Milford Sound History
Milford Sound and Fiordland were well known to the Maori. Many Maori legends relate to its formation, including the demi-god Tuterakiwhanoa, who is said to have carved the rugged landscape from formless rock.
The Maori named Milford Sound 'Piopiotahi' after a thrush-like bird, the piopio. Piopiotahi literally means a single piopio, which harks back to the legend of Maui trying to win immortality for mankind. When Maui died in the attempt, a piopio was said to have flown to Milford Sound in mourning.
The name Milford Sound was first given to the sound by Captain James Cook. He and his crew were the first Europeans to visit the area. He named it after Milford Haven in Wales. Following Cook's mapping of the sound, sealers and whalers formed the first European settlements there.

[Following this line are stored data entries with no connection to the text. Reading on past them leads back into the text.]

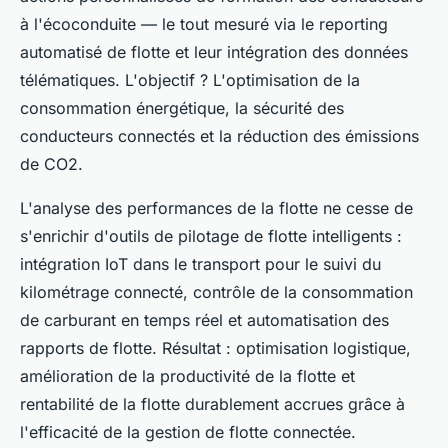
à l'écoconduite — le tout mesuré via le reporting
automatisé de flotte et leur intégration des données
télématiques. L'objectif ? L'optimisation de la
consommation énergétique, la sécurité des
conducteurs connectés et la réduction des émissions
de CO2.
L'analyse des performances de la flotte ne cesse de
s'enrichir d'outils de pilotage de flotte intelligents :
intégration IoT dans le transport pour le suivi du
kilométrage connecté, contrôle de la consommation
de carburant en temps réel et automatisation des
rapports de flotte. Résultat : optimisation logistique,
amélioration de la productivité de la flotte et
rentabilité de la flotte durablement accrues grâce à
l'efficacité de la gestion de flotte connectée.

Historic Highlights of Milford Sound Area
- Donald Sutherland and John Mackay find Mackay and Sutherland Falls in 1880.
- Discovery of the McKinnon Pass in 1888, which later becomes part of the Milford Track.
- William H. Homer and George Barber discover the Homer Saddle in 1889. Homer suggests that a tunnel through the saddle could provide access to Milford.
- Homer Tunnel provides road access to Milford Sound in 1954 (almost 20 years since engineering work on the tunnel began).
- The Milford Track is dubbed 'The finest walk in the world' by poet Blanche Baughan, in The London Spectator in 1908.